Your instructions - Transcribe exactly everything in the data below from the line containing "Newer Post (73, 2561)" down to the line containing "Older Post (279, 2561)", both lines included and nothing further.

==== Data for analysis

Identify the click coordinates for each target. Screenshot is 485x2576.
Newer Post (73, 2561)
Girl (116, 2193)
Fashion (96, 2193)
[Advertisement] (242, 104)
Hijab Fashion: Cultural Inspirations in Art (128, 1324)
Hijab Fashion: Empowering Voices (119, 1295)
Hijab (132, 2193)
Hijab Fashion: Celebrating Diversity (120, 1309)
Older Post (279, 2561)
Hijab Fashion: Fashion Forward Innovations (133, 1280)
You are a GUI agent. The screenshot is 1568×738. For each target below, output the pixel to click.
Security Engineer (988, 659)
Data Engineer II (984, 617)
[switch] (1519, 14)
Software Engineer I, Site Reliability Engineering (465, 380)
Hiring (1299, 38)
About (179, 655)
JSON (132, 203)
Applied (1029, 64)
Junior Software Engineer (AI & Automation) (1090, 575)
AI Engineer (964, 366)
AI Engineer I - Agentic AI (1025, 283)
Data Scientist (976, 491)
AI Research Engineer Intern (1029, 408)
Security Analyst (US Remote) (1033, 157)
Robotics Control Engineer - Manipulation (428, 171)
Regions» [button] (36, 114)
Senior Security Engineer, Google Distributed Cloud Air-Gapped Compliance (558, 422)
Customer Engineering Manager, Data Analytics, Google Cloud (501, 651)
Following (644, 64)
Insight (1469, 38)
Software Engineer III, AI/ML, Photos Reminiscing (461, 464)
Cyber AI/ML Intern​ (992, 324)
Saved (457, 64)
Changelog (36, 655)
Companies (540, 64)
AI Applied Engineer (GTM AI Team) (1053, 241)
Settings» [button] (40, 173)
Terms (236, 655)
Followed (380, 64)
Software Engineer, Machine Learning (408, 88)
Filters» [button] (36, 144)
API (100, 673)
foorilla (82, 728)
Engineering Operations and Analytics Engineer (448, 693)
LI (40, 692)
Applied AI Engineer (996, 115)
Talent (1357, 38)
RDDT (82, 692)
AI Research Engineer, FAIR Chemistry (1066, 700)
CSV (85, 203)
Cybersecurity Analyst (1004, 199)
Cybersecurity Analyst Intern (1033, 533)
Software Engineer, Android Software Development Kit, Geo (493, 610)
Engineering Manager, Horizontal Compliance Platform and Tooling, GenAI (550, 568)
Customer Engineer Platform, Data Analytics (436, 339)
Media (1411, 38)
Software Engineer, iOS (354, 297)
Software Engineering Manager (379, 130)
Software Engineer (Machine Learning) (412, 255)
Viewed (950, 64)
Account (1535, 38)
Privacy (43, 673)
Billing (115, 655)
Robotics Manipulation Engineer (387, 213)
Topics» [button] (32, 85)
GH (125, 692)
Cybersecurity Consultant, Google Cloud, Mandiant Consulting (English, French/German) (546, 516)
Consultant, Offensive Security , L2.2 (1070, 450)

========
==== Data for analysis

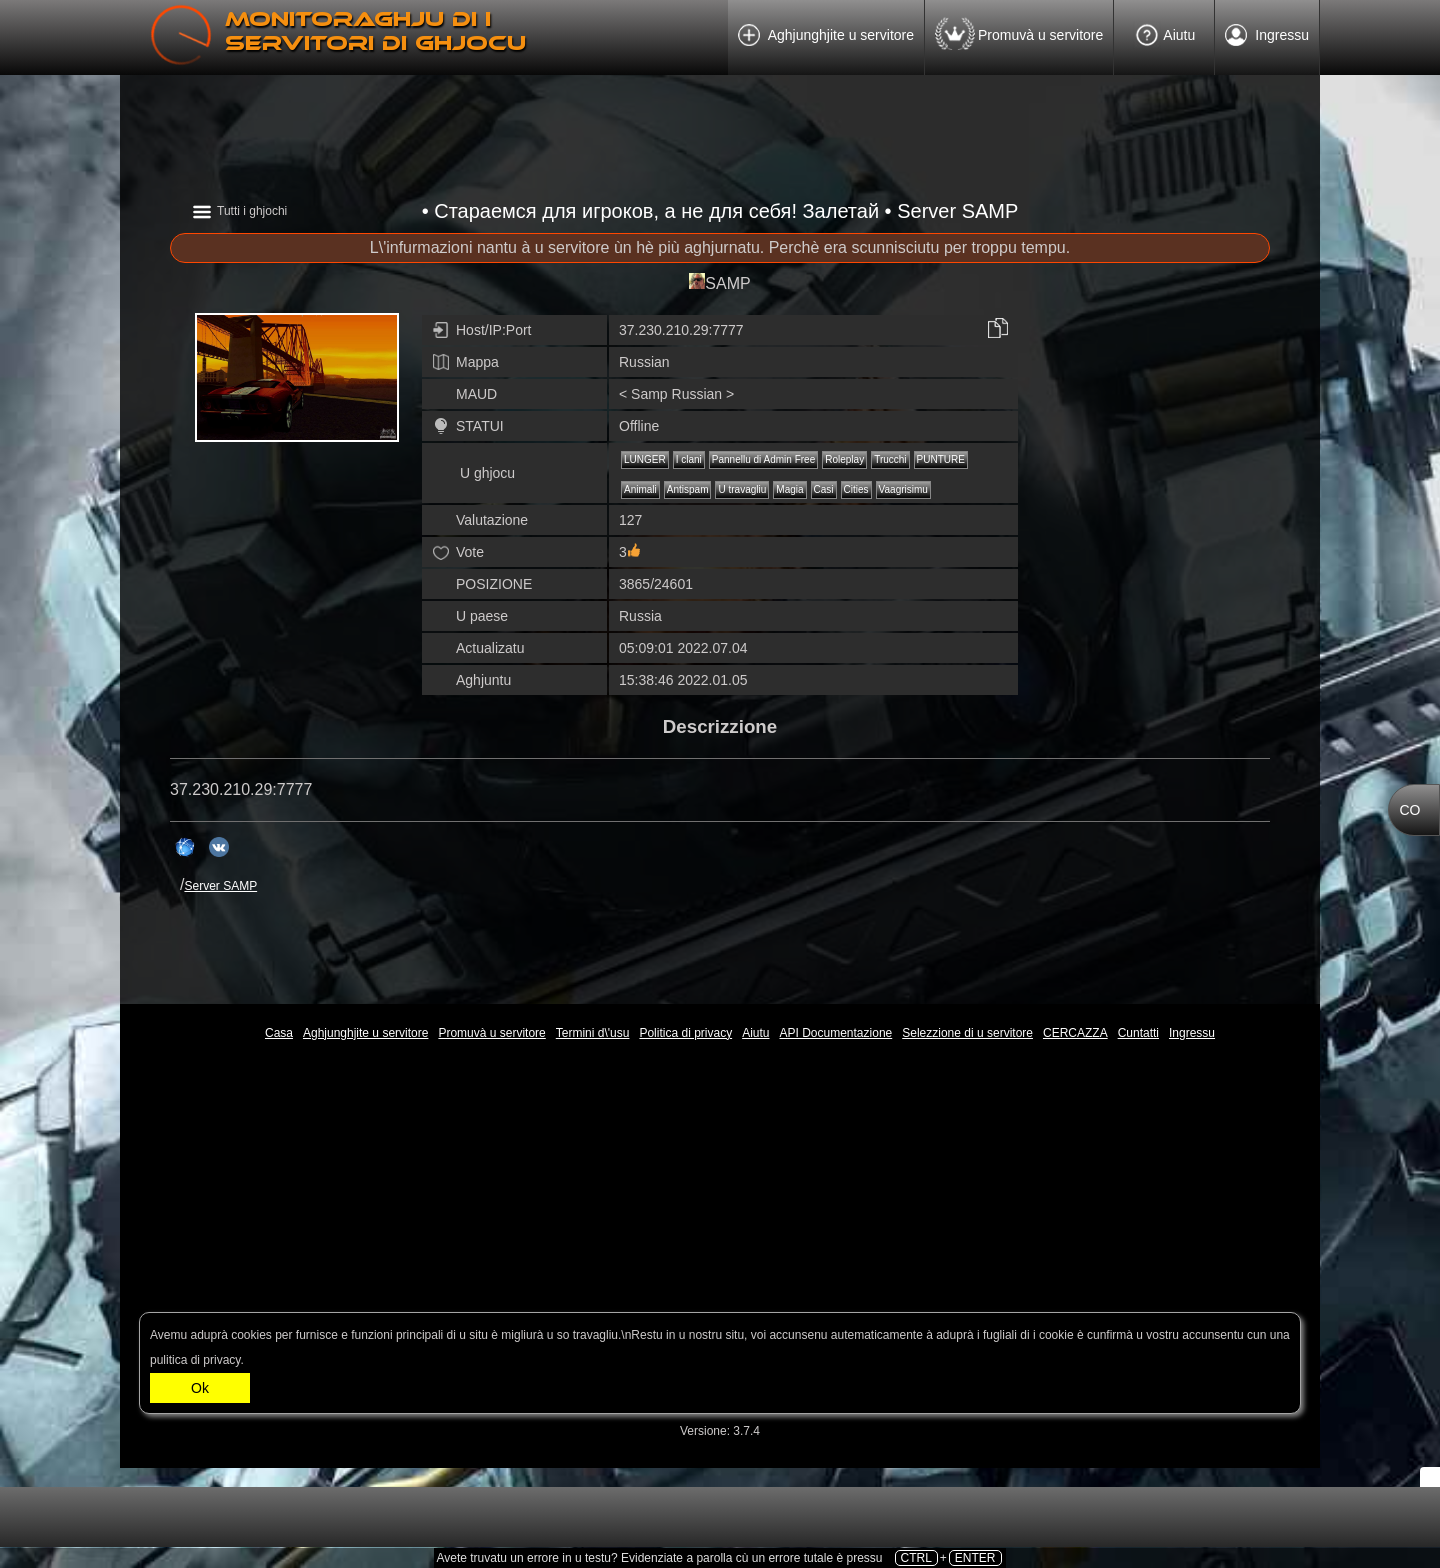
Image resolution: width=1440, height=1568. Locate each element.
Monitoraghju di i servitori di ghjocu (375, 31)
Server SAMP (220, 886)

========
==== Data for analysis

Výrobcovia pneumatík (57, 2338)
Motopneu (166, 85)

========

Expected answer -
Newer Post (73, 2561)
Girl (116, 2193)
Fashion (96, 2193)
[Advertisement] (242, 104)
Hijab Fashion: Cultural Inspirations in Art (128, 1324)
Hijab Fashion: Empowering Voices (119, 1295)
Hijab (132, 2193)
Hijab Fashion: Celebrating Diversity (120, 1309)
Older Post (279, 2561)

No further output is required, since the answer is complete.